**YOUR TASK:** Examine each line of the data, and copy the ones containing "查看纪实表".

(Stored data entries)

_ _ _ _ _

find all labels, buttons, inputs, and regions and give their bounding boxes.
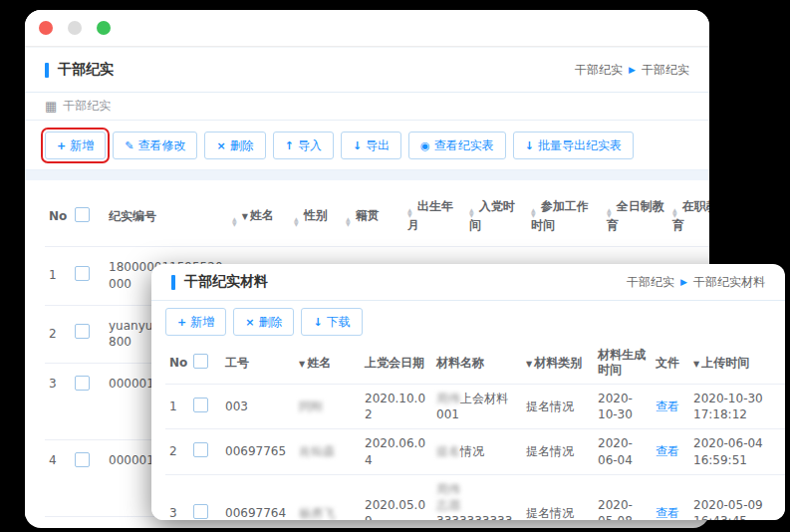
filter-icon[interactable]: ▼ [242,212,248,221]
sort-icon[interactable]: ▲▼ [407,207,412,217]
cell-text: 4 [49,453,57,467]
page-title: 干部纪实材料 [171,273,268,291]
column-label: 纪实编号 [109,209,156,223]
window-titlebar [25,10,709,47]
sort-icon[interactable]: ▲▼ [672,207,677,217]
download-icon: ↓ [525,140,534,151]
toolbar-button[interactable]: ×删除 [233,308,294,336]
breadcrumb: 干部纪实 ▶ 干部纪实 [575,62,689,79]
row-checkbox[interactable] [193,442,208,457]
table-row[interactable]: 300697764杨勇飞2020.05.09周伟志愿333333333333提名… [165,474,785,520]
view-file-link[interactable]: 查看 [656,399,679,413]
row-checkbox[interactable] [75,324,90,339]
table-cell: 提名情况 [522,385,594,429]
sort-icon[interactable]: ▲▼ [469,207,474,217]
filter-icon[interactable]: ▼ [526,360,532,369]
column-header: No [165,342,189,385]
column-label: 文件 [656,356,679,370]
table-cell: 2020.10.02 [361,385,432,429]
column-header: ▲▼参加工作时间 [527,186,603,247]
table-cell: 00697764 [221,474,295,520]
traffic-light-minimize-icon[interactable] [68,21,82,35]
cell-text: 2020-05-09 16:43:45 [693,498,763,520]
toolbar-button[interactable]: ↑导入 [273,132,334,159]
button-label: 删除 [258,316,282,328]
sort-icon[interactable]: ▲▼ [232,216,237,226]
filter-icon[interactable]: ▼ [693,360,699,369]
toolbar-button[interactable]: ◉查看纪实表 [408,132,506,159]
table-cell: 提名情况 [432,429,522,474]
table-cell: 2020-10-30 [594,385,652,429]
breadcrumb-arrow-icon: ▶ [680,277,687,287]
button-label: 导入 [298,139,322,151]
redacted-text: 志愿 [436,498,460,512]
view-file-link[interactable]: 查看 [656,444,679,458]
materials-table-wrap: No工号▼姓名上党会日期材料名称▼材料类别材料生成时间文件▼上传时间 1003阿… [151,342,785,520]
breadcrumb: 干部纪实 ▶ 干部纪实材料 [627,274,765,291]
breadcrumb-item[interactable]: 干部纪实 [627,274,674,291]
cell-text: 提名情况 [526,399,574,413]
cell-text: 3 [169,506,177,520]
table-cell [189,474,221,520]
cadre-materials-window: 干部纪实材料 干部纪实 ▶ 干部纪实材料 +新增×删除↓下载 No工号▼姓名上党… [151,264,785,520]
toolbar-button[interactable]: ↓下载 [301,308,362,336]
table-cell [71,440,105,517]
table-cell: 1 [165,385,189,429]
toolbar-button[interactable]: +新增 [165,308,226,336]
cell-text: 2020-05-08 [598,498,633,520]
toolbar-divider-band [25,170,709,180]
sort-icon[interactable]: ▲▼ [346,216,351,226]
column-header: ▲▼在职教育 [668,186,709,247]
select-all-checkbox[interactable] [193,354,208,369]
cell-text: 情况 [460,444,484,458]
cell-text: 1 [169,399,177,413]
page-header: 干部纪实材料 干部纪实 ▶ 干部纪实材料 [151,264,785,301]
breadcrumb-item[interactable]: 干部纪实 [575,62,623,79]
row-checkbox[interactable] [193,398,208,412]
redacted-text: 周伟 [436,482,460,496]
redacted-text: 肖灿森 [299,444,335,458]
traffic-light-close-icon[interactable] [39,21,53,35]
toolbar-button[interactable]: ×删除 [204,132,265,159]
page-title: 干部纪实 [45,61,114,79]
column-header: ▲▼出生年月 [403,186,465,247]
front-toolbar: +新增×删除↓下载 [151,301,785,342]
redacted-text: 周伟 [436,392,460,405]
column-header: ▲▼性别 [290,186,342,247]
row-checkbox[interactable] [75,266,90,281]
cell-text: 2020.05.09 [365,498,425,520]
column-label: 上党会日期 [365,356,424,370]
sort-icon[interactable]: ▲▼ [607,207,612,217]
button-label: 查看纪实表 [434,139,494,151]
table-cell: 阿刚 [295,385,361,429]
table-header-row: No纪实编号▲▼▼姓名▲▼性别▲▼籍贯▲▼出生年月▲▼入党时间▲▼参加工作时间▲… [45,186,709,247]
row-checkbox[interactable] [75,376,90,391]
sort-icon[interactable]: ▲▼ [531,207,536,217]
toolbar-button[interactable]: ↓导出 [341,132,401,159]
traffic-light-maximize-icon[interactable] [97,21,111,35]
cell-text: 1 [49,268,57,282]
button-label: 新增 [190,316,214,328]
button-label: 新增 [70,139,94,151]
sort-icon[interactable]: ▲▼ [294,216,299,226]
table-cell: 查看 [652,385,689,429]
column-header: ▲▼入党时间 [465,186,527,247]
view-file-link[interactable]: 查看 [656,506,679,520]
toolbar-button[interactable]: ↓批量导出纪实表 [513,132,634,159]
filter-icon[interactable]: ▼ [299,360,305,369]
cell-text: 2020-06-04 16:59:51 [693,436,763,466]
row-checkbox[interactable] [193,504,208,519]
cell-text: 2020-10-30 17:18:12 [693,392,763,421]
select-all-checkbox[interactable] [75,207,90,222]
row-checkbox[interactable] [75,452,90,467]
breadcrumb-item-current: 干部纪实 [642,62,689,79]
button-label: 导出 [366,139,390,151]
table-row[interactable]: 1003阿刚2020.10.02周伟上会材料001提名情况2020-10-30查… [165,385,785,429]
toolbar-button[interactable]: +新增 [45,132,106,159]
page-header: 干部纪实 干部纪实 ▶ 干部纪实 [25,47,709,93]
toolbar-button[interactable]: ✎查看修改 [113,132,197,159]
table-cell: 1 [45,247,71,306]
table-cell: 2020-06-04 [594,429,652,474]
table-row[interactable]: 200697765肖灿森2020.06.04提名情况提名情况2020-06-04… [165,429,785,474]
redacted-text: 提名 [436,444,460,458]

_ _ _ _ _

**ANSWER BELOW:**
toolbar-button[interactable]: ◉查看纪实表 [408,132,506,159]
button-label: 查看纪实表 [434,139,494,151]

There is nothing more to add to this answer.